What is being asked >> Print the data below exactly, but only the lines from the one containing "BORDO-MAVİLİ TARAFTARLAR" down to the one containing "MPACTO ECONÓMICO", inclusive.

Supplied entries >>
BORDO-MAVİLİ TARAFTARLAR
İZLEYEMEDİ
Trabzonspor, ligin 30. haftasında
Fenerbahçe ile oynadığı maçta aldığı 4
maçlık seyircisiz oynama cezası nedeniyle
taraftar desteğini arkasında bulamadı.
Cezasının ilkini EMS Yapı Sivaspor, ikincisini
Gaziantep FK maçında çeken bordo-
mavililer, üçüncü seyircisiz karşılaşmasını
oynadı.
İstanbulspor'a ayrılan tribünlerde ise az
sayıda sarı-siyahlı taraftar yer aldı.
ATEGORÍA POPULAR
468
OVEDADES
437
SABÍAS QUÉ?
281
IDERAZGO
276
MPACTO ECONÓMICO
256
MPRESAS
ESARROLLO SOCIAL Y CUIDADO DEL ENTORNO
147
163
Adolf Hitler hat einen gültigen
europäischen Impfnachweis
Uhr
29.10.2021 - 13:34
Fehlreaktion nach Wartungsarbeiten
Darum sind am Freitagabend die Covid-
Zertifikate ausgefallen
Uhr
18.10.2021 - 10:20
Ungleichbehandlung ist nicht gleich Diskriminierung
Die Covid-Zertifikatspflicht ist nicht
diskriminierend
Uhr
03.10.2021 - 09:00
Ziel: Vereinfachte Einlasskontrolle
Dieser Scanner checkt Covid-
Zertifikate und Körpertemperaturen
==
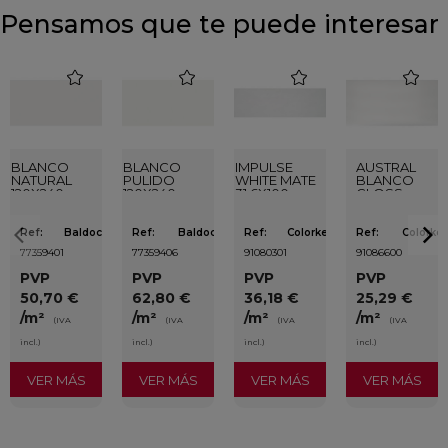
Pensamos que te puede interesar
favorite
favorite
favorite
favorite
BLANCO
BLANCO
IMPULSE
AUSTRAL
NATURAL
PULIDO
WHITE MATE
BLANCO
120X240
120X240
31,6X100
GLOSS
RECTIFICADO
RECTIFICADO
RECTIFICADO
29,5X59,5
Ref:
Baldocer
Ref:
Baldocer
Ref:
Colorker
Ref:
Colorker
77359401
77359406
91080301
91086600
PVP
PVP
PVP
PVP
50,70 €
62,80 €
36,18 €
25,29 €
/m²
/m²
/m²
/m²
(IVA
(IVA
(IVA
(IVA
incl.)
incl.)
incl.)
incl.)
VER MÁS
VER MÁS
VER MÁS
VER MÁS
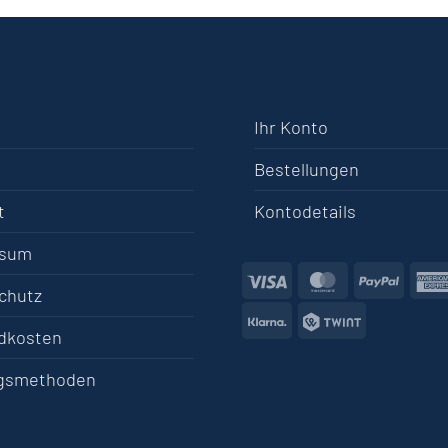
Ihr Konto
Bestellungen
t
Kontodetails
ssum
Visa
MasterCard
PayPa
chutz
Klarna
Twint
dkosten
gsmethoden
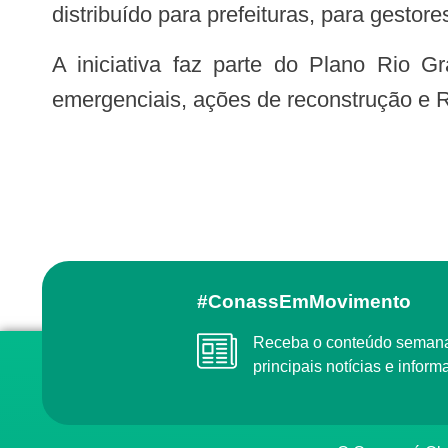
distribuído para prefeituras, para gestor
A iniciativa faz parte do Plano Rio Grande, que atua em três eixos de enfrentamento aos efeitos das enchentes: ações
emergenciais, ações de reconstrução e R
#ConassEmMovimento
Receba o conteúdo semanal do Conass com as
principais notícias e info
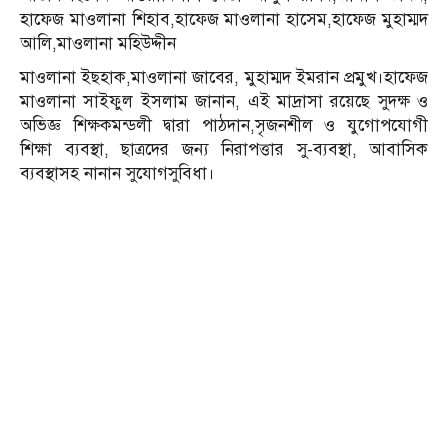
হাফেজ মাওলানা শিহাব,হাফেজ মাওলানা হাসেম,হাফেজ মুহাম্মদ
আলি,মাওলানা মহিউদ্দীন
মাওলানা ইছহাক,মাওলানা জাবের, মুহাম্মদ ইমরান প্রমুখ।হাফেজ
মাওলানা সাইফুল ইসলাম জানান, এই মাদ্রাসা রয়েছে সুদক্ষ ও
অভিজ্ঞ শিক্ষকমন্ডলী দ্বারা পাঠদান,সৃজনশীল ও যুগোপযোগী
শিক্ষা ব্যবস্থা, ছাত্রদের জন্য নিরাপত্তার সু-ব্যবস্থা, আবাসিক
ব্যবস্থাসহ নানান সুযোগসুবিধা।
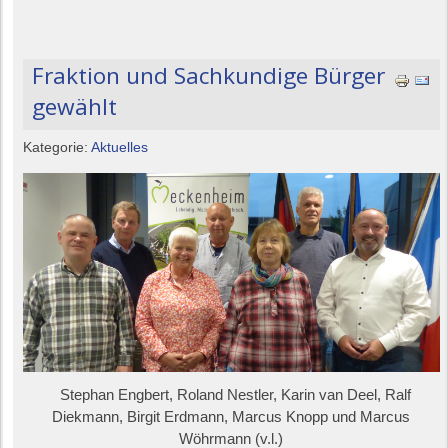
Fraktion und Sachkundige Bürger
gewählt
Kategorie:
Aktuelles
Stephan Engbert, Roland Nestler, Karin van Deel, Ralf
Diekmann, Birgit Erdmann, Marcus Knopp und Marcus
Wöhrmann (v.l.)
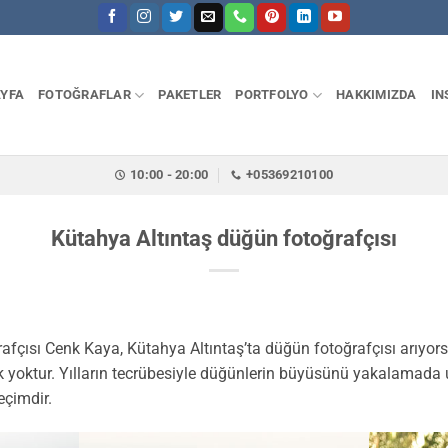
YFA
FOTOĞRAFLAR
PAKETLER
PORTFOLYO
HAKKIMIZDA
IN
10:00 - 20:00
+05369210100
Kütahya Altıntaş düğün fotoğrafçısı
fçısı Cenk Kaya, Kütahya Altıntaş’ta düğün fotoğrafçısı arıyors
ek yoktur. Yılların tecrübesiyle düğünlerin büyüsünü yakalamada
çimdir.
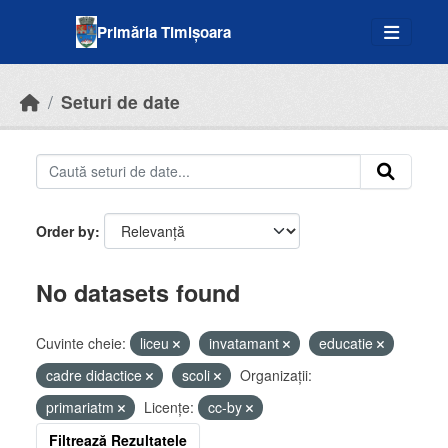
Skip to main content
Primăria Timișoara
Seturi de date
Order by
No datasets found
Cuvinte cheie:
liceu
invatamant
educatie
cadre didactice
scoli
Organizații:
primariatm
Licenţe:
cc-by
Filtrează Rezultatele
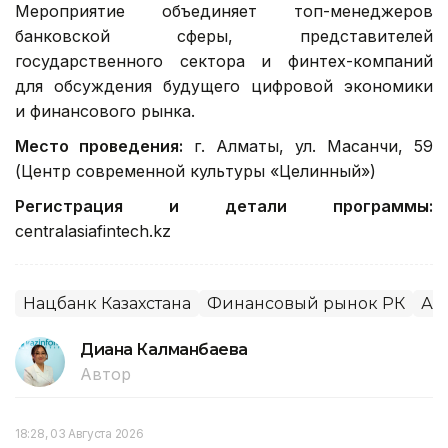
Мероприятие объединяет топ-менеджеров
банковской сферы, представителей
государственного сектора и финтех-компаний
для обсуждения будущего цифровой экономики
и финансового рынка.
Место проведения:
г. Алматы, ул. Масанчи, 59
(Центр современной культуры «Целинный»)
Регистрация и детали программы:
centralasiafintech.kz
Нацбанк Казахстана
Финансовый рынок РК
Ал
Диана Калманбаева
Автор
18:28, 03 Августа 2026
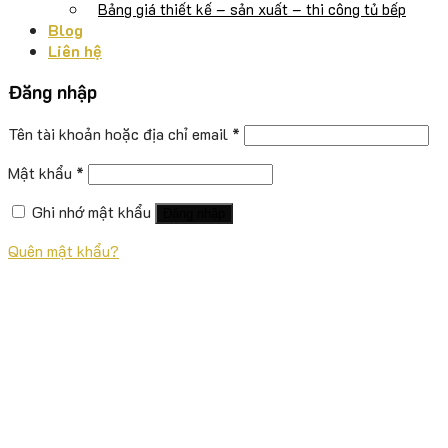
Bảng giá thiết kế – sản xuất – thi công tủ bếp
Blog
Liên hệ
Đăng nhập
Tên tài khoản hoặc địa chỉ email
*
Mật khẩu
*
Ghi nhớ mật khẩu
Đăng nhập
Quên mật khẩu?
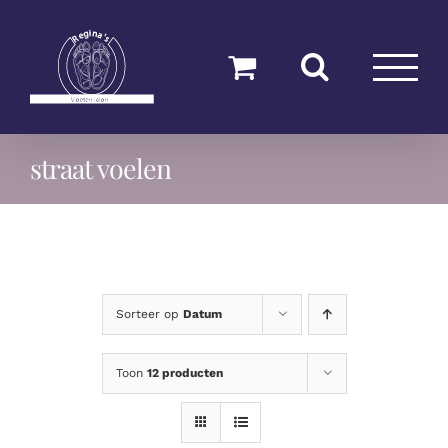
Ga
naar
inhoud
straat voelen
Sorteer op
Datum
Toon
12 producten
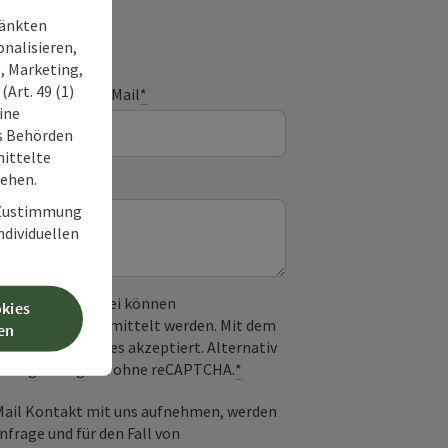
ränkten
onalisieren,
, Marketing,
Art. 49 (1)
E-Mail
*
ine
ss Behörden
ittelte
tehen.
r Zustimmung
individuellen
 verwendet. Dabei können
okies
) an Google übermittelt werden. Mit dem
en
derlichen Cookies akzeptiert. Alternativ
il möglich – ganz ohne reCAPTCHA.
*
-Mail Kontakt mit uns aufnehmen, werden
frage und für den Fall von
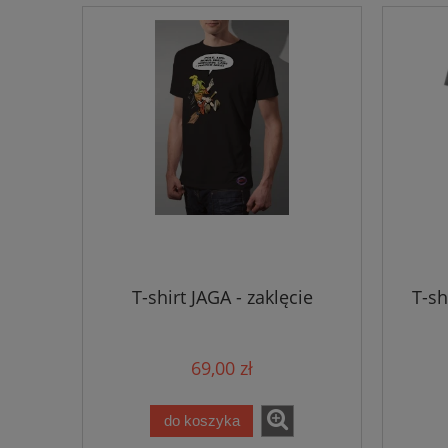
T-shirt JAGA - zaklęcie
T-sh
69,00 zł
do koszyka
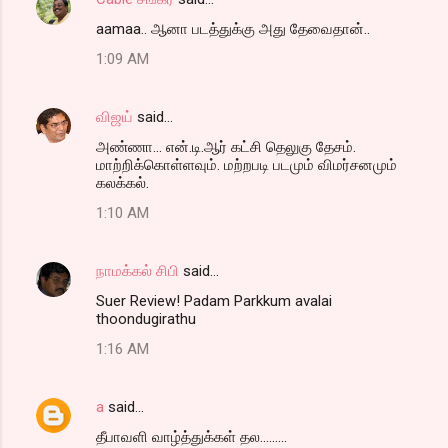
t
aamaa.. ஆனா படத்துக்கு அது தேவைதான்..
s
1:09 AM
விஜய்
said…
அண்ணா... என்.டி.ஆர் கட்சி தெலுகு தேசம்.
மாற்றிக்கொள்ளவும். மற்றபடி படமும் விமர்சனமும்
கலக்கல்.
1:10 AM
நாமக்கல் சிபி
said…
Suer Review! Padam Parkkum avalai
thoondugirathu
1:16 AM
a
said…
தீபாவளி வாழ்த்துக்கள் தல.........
--
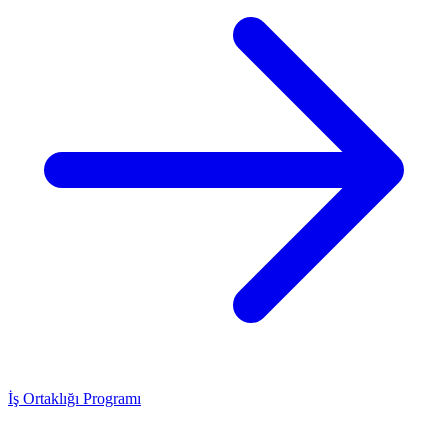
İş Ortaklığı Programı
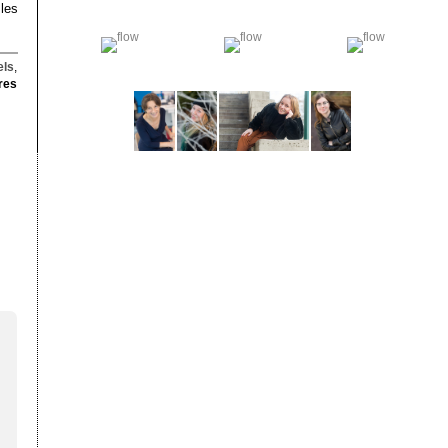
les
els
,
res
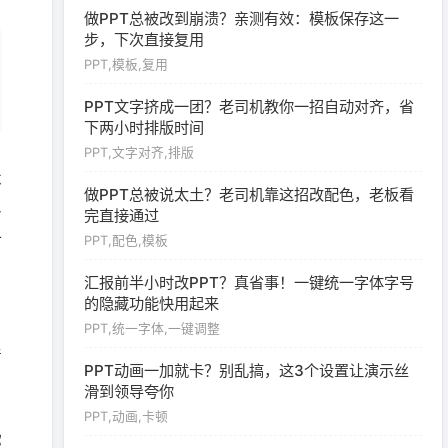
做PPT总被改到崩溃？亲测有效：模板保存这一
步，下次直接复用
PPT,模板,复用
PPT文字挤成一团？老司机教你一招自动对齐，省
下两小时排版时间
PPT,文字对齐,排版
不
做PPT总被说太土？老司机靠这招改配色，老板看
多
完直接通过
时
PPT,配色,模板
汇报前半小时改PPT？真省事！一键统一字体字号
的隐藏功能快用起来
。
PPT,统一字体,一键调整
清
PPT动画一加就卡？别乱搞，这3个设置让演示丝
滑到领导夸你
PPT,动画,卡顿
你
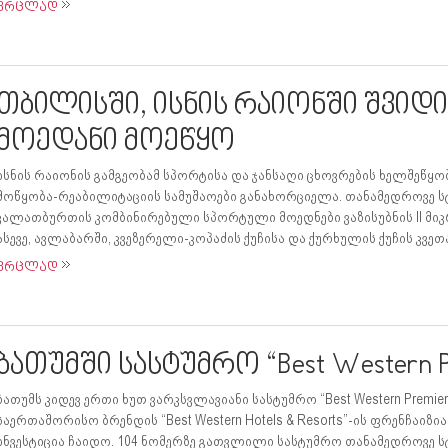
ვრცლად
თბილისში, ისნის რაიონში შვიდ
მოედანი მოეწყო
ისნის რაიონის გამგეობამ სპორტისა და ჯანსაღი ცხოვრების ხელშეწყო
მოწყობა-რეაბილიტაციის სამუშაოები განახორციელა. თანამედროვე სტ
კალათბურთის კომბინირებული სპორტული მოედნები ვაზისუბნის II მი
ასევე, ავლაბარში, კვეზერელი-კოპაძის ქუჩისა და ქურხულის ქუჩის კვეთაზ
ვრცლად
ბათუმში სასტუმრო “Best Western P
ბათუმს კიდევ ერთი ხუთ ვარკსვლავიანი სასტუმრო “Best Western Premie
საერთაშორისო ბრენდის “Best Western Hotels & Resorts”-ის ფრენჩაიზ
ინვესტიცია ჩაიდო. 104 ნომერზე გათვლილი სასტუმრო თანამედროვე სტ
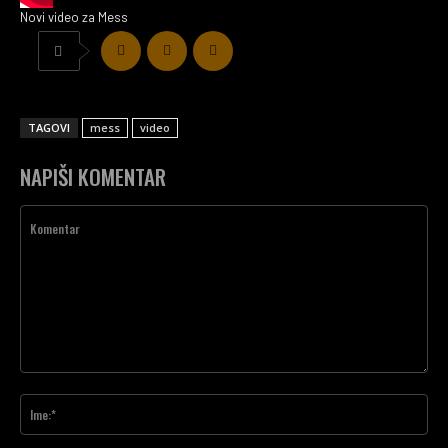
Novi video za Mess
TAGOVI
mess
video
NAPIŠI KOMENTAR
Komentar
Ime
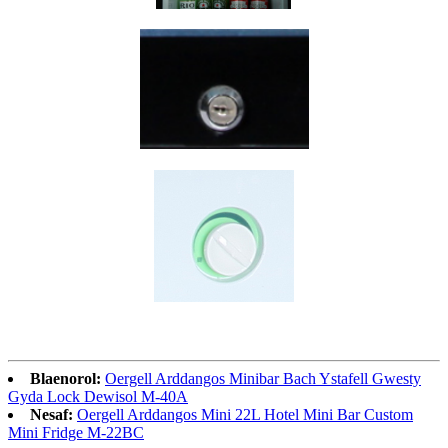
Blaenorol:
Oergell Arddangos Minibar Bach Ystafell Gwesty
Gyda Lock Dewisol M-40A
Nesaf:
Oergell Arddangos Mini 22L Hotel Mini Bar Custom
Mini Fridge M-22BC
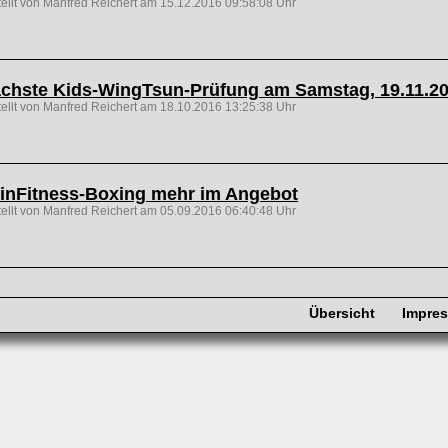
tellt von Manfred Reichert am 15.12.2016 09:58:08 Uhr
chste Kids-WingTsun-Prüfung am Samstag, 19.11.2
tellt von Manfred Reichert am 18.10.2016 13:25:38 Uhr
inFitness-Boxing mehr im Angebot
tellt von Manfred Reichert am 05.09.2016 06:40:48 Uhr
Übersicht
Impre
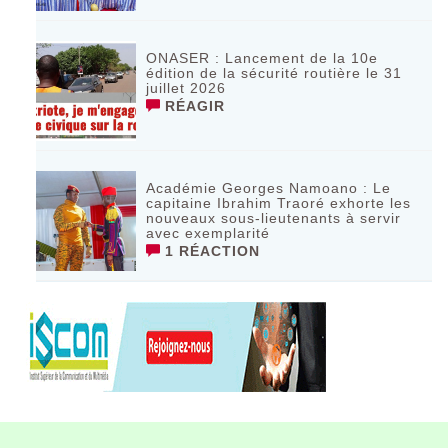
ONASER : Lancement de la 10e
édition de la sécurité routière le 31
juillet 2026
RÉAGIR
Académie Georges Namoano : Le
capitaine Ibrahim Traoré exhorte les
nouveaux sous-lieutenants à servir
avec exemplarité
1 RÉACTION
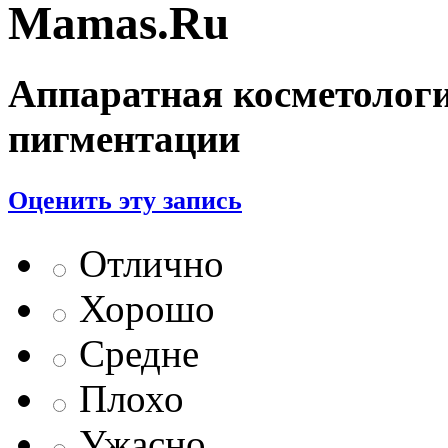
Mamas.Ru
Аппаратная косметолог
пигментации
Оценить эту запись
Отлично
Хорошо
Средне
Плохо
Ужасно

Answer to the problem >>
BORDO-MAVİLİ TARAFTARLAR
İZLEYEMEDİ
Trabzonspor, ligin 30. haftasında
Fenerbahçe ile oynadığı maçta aldığı 4
maçlık seyircisiz oynama cezası nedeniyle
taraftar desteğini arkasında bulamadı.
Cezasının ilkini EMS Yapı Sivaspor, ikincisini
Gaziantep FK maçında çeken bordo-
mavililer, üçüncü seyircisiz karşılaşmasını
oynadı.
İstanbulspor'a ayrılan tribünlerde ise az
sayıda sarı-siyahlı taraftar yer aldı.
ATEGORÍA POPULAR
468
OVEDADES
437
SABÍAS QUÉ?
281
IDERAZGO
276
MPACTO ECONÓMICO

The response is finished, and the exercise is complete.